What remains consistent throughout Confucius' discourses on Tian is his threefold assumption about this extrahuman, absolute power in the universe: (1) its alignment with moral goodness, (2) its dependence on human agents to actualize its will, and (3) the variable, unpredictable nature of its associations with mortal actors. Thus, to the extent that the Confucius of the Analects is concerned with justifying the ways of Tian to humanity, he tends to do so without questioning these three assumptions about the nature of Tian, which are rooted deeply in the Chinese past.
The dependence of Tian upon human agents to put its will into practice helps account for Confucius' insistence on moral, political, social, and even religious activism. In one passage (17.19), Confucius seems to believe that, just as Tian does not speak but yet accomplishes its will for the cosmos, so too can he remain "silent" (in the sense of being out of office, perhaps) and yet effective in promoting his principles, possibly through the many disciples he trained for government service. At any rate, much of Confucius' teaching is directed toward the maintenance of three interlocking kinds of order: (1) aesthetic, (2) moral, and (3) social. The instrument for effecting and emulating all three is li (ritual propriety).
Do not look at, do not listen to, do not speak of, do not do whatever is contrary to ritual propriety. (12.1)
In this passage, Confucius underscores the crucial importance of rigorous attention to li as a kind of self-replicating blueprint for good manners and taste, morality, and social order. In his view, the appropriate use of a quotation from the Classic of Poetry (Shijing), the perfect execution of guest-host etiquette, and the correct performance of court ritual all serve a common end: they regulate and maintain order. The nature of this order is, as mentioned above, threefold. It is aesthetic -- quoting the Shijing upholds the cultural hegemony of Zhou literature and the conventions of elite good taste. Moreover, it is moral -- good manners demonstrate both concern for others and a sense of one's place.

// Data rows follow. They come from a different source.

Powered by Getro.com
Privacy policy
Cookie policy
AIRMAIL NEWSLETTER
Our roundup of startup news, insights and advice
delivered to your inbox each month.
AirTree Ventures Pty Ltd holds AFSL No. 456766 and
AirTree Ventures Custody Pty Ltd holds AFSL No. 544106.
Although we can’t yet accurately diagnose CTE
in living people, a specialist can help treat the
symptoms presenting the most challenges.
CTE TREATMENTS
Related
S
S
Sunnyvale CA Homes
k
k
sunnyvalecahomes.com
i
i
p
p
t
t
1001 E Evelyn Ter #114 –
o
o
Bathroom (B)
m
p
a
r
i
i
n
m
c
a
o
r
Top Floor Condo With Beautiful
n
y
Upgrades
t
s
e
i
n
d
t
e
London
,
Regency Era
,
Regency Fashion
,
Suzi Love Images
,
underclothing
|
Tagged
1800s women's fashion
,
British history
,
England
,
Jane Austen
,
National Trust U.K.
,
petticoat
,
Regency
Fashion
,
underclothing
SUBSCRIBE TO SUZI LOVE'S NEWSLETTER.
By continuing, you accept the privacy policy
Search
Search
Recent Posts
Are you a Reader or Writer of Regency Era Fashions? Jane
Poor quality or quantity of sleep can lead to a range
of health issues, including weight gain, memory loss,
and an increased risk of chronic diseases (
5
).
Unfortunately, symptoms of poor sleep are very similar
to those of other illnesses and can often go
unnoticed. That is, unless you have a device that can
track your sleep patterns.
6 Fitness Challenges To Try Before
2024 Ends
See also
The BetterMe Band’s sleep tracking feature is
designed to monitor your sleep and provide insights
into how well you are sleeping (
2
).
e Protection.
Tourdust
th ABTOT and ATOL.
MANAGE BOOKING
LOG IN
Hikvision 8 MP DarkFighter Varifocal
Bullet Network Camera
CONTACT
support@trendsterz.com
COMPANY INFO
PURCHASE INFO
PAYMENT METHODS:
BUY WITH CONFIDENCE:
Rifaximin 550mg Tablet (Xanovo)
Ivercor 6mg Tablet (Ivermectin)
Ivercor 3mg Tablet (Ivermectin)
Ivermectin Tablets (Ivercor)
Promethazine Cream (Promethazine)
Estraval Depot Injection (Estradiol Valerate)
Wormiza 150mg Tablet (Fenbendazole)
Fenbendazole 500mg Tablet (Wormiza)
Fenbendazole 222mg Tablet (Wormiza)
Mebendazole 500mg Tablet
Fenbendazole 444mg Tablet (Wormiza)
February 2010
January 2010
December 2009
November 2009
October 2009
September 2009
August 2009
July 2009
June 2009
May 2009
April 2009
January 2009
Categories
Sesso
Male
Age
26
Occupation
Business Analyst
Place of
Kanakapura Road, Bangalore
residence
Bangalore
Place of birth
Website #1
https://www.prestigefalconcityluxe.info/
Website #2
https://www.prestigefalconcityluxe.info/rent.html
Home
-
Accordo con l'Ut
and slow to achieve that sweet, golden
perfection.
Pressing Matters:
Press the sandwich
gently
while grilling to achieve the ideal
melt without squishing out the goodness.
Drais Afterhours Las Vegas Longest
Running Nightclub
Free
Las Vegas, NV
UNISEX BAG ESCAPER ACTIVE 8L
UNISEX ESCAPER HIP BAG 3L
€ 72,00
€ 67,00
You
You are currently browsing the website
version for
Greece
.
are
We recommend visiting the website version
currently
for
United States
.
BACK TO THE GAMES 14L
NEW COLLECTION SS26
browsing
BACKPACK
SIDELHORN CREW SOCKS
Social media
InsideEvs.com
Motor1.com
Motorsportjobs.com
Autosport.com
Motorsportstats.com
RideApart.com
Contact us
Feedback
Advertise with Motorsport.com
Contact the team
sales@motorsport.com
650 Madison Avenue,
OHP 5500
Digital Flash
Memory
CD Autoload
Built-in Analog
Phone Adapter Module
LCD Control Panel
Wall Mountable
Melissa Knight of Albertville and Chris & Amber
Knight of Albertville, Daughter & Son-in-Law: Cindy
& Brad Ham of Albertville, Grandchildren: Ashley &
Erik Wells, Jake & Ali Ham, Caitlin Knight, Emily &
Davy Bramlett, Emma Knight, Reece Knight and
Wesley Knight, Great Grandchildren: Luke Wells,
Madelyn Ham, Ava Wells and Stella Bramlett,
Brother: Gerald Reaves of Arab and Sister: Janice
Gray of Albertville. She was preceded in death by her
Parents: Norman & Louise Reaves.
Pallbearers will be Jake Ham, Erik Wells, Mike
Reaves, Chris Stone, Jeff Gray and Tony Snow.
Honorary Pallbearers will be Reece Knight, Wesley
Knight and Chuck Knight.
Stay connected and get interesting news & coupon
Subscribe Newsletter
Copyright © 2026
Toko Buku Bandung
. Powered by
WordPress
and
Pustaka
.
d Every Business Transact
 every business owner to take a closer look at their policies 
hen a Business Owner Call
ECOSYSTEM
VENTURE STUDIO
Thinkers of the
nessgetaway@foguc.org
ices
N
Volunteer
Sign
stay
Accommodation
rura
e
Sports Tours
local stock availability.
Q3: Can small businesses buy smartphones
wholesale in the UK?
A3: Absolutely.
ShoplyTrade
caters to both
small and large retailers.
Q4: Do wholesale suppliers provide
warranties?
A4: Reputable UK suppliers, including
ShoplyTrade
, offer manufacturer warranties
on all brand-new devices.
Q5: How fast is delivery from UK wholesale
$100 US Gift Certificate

Finally, it is social -- rituals properly performed duplicate ideal hierarchies of power, whether between ruler and subject, parent and child, or husband and wife. For Confucius, the paramount example of harmonious social order seems to be xiao (filial piety), of which jing (reverence) is the key quality:
Observe what a person has in mind to do when his father is alive, and then observe what he does when his father is dead. If, for three years, he makes no changes to his father's ways, he can be said to be a good son. (1.11)
[The disciple] Ziyu asked about filial piety. The Master said, "Nowadays, for a person to be filial means no more than that he is able to provide his parents with food. Even dogs and horses are provided with food. If a person shows no reverence, where is the difference?" (2.7)
In serving your father and mother, you ought to dissuade them from doing wrong in the gentlest way. If you see your advice being ignored, you should not become disobedient but should remain reverent. You should not complain even if you are distressed. (4.18)
Above quoted from:
Sounds like a religion to me. The element of reverence is present, which it is not in, for example, Stoicism. Stoicism is therefore a philosophy, not a religion, in my view.